(Collected data)
-*-

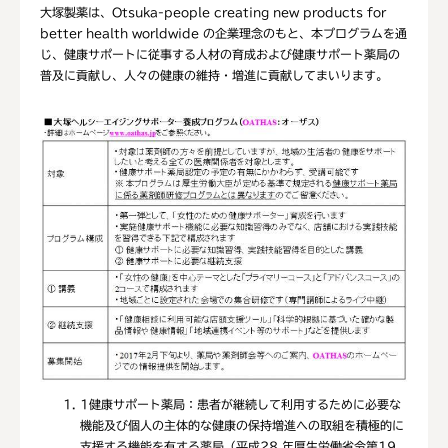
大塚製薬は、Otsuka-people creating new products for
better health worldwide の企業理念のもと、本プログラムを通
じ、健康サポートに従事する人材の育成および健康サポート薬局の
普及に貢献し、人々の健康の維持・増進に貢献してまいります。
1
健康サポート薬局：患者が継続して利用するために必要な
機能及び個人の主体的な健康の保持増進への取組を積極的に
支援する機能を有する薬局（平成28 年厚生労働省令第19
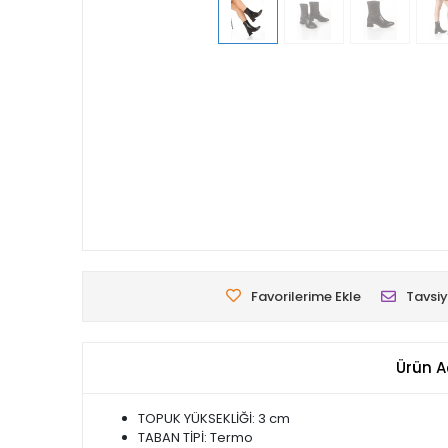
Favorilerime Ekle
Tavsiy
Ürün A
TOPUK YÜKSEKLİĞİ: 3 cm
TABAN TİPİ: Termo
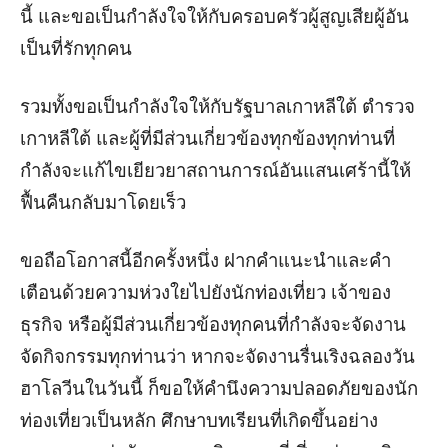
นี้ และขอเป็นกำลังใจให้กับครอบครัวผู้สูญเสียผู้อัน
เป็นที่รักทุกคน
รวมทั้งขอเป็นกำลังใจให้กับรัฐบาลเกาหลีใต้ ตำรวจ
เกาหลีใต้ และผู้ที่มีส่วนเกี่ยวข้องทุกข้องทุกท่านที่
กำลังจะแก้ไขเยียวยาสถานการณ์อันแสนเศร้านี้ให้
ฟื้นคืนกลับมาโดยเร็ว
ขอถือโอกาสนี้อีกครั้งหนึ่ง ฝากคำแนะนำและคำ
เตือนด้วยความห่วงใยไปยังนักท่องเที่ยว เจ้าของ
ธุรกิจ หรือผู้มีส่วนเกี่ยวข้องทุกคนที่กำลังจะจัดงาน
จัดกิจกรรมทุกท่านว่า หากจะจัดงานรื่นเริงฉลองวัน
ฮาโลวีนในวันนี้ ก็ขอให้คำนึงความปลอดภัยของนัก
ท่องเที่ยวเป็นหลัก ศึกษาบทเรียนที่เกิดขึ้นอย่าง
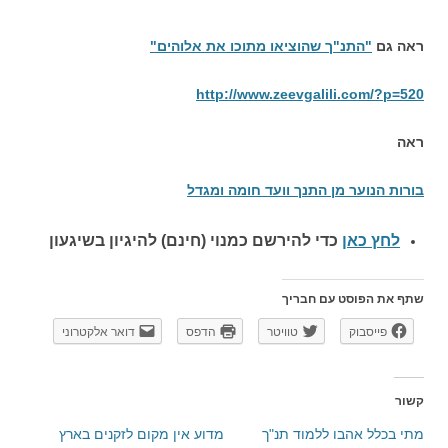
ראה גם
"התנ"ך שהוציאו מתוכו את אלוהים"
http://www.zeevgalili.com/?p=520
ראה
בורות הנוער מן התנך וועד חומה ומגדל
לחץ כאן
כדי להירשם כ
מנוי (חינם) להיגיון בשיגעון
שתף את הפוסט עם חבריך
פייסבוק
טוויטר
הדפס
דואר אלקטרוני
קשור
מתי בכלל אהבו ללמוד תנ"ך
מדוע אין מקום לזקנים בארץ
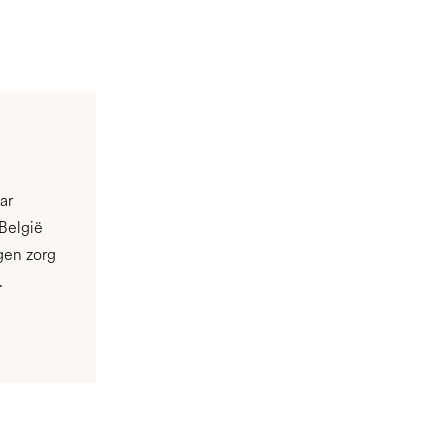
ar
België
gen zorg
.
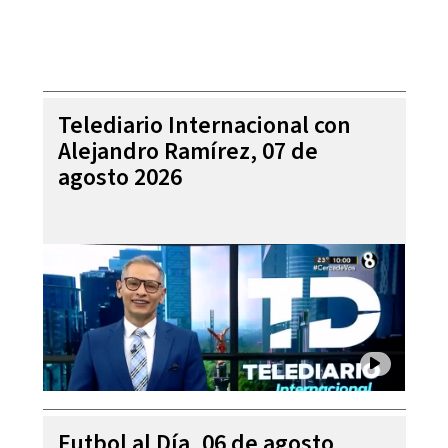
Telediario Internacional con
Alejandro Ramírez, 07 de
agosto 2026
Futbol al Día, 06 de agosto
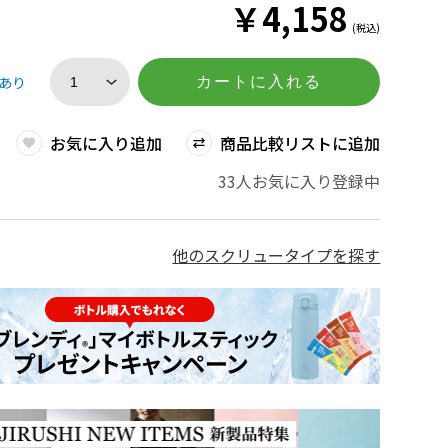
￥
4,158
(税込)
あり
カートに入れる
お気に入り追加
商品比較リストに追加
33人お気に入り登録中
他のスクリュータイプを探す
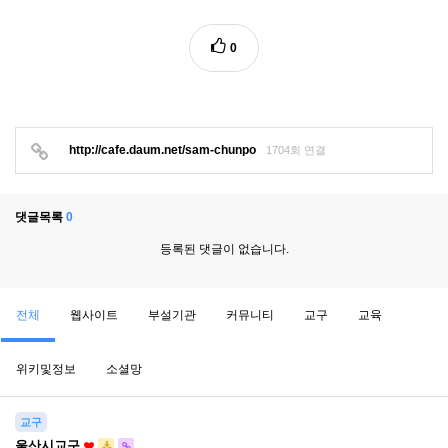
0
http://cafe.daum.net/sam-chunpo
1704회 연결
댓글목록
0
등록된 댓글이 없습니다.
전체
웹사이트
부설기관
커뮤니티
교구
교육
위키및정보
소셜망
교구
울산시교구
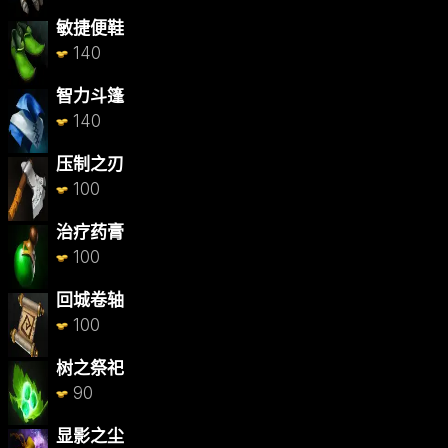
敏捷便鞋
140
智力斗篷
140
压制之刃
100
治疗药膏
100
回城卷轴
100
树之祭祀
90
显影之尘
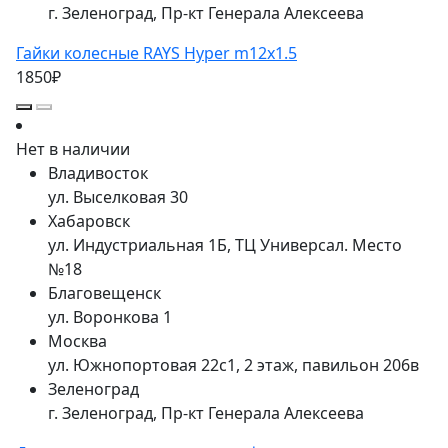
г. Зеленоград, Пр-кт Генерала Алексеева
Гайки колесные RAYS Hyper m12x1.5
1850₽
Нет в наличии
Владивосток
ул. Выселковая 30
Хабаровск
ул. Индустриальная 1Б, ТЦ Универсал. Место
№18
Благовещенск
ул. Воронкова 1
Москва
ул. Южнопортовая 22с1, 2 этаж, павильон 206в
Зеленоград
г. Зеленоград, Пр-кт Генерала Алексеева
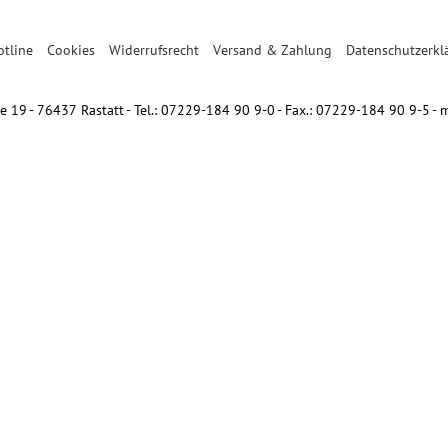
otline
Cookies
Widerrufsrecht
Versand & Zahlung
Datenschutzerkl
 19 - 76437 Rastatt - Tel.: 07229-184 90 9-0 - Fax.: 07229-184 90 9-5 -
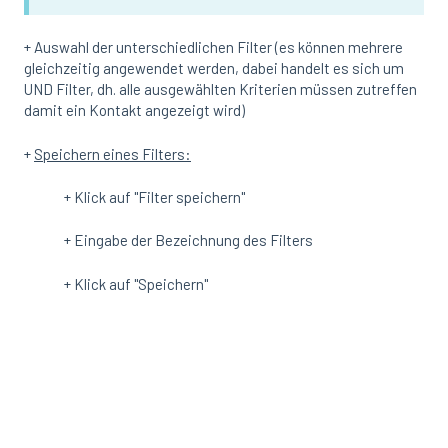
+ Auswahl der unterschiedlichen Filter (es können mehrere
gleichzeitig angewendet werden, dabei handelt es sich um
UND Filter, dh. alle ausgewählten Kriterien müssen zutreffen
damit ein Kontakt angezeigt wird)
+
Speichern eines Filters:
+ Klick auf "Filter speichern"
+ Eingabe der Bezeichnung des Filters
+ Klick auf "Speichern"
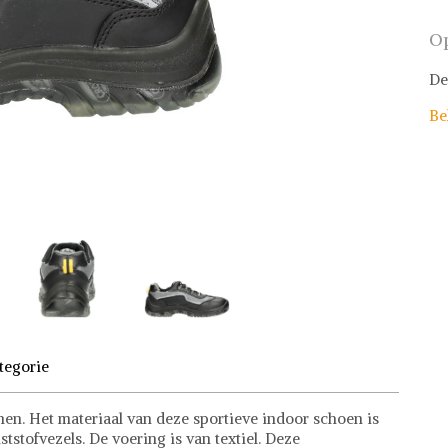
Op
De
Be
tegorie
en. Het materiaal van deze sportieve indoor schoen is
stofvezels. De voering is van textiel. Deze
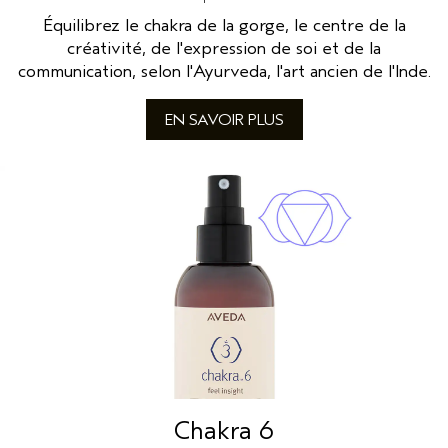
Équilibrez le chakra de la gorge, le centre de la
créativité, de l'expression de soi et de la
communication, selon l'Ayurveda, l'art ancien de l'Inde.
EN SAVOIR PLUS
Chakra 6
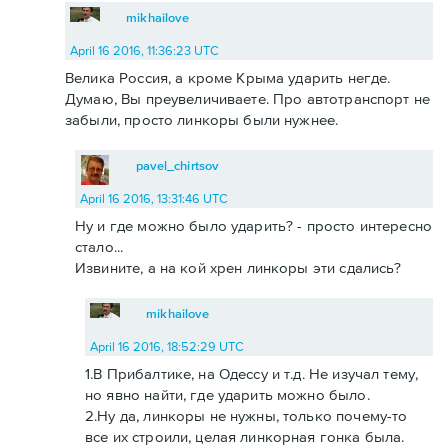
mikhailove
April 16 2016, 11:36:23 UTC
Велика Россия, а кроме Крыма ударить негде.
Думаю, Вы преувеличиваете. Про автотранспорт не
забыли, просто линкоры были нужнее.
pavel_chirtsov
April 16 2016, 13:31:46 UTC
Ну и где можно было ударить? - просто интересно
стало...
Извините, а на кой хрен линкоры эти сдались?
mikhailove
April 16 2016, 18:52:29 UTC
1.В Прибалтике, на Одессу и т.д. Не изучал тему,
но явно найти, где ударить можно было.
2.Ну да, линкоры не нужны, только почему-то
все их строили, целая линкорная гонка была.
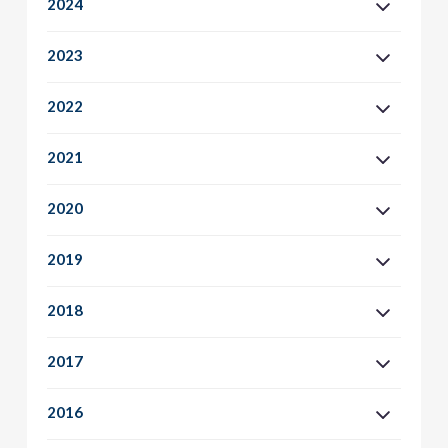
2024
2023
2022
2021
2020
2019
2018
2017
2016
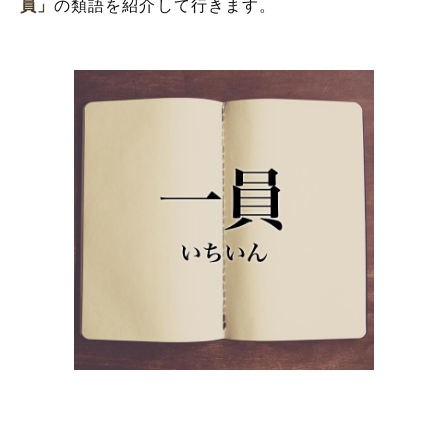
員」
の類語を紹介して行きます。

-*-

Exercise
Return the full set of lines above word for word and with no pictures.

Problem solution
大塚製薬は、Otsuka-people creating new products for
better health worldwide の企業理念のもと、本プログラムを通
じ、健康サポートに従事する人材の育成および健康サポート薬局の
普及に貢献し、人々の健康の維持・増進に貢献してまいります。
1
健康サポート薬局：患者が継続して利用するために必要な
機能及び個人の主体的な健康の保持増進への取組を積極的に
支援する機能を有する薬局（平成28 年厚生労働省令第19
Favorilerime Ekle
Tavsiy
Ürün A
TOPUK YÜKSEKLİĞİ: 3 cm
TABAN TİPİ: Termo
นี้ และขอเป็นกำลังใจให้กับครอบครัวผู้สูญเสียผู้อัน
เป็นที่รักทุกคน
รวมทั้งขอเป็นกำลังใจให้กับรัฐบาลเกาหลีใต้ ตำรวจ
เกาหลีใต้ และผู้ที่มีส่วนเกี่ยวข้องทุกข้องทุกท่านที่
กำลังจะแก้ไขเยียวยาสถานการณ์อันแสนเศร้านี้ให้
ฟื้นคืนกลับมาโดยเร็ว
ขอถือโอกาสนี้อีกครั้งหนึ่ง ฝากคำแนะนำและคำ
เตือนด้วยความห่วงใยไปยังนักท่องเที่ยว เจ้าของ
ธุรกิจ หรือผู้มีส่วนเกี่ยวข้องทุกคนที่กำลังจะจัดงาน
จัดกิจกรรมทุกท่านว่า หากจะจัดงานรื่นเริงฉลองวัน
ฮาโลวีนในวันนี้ ก็ขอให้คำนึงความปลอดภัยของนัก
ท่องเที่ยวเป็นหลัก ศึกษาบทเรียนที่เกิดขึ้นอย่าง
ראה גם
"התנ"ך שהוציאו מתוכו את אלוהים"
http://www.zeevgalili.com/?p=520
ראה
בורות הנוער מן התנך וועד חומה ומגדל
לחץ כאן
כדי להירשם כ
מנוי (חינם) להיגיון בשיגעון
שתף את הפוסט עם חבריך
פייסבוק
טוויטר
הדפס
דואר אלקטרוני
קשור
מתי בכלל אהבו ללמוד תנ"ך
מדוע אין מקום לזקנים בארץ
ar
België
gen zorg
.
Telediario Internacional con
Alejandro Ramírez, 07 de
agosto 2026
Futbol al Día, 06 de agosto
￥
4,158
(税込)
あり
カートに入れる
お気に入り追加
商品比較リストに追加
33人お気に入り登録中
他のスクリュータイプを探す
0
http://cafe.daum.net/sam-chunpo
1704회 연결
댓글목록
0
등록된 댓글이 없습니다.
전체
웹사이트
부설기관
커뮤니티
교구
교육
위키및정보
소셜망
교구
울산시교구
敏捷便鞋
140
智力斗篷
140
压制之刃
100
治疗药膏
100
回城卷轴
100
树之祭祀
90
显影之尘
г. Зеленоград, Пр-кт Генерала Алексеева
Гайки колесные RAYS Hyper m12x1.5
1850₽
Нет в наличии
Владивосток
ул. Выселковая 30
Хабаровск
ул. Индустриальная 1Б, ТЦ Универсал. Место
№18
Благовещенск
ул. Воронкова 1
Москва
ул. Южнопортовая 22с1, 2 этаж, павильон 206в
Зеленоград
г. Зеленоград, Пр-кт Генерала Алексеева
otline
Cookies
Widerrufsrecht
Versand & Zahlung
Datenschutzerkl
 19 - 76437 Rastatt - Tel.: 07229-184 90 9-0 - Fax.: 07229-184 90 9-5 -
+ Auswahl der unterschiedlichen Filter (es können mehrere
gleichzeitig angewendet werden, dabei handelt es sich um
UND Filter, dh. alle ausgewählten Kriterien müssen zutreffen
damit ein Kontakt angezeigt wird)
+
Speichern eines Filters:
+ Klick auf "Filter speichern"
+ Eingabe der Bezeichnung des Filters
+ Klick auf "Speichern"
Op
De
Be
tegorie
en. Het materiaal van deze sportieve indoor schoen is
stofvezels. De voering is van textiel. Deze
Équilibrez le chakra de la gorge, le centre de la
créativité, de l'expression de soi et de la
communication, selon l'Ayurveda, l'art ancien de l'Inde.
EN SAVOIR PLUS
Chakra 6
mikhailove
April 16 2016, 11:36:23 UTC
Велика Россия, а кроме Крыма ударить негде.
Думаю, Вы преувеличиваете. Про автотранспорт не
забыли, просто линкоры были нужнее.
pavel_chirtsov
April 16 2016, 13:31:46 UTC
Ну и где можно было ударить? - просто интересно
стало...
Извините, а на кой хрен линкоры эти сдались?
mikhailove
April 16 2016, 18:52:29 UTC
1.В Прибалтике, на Одессу и т.д. Не изучал тему,
но явно найти, где ударить можно было.
2.Ну да, линкоры не нужны, только почему-то
все их строили, целая линкорная гонка была.
2024
2023
2022
2021
2020
2019
2018
2017
2016
員」
の類語を紹介して行きます。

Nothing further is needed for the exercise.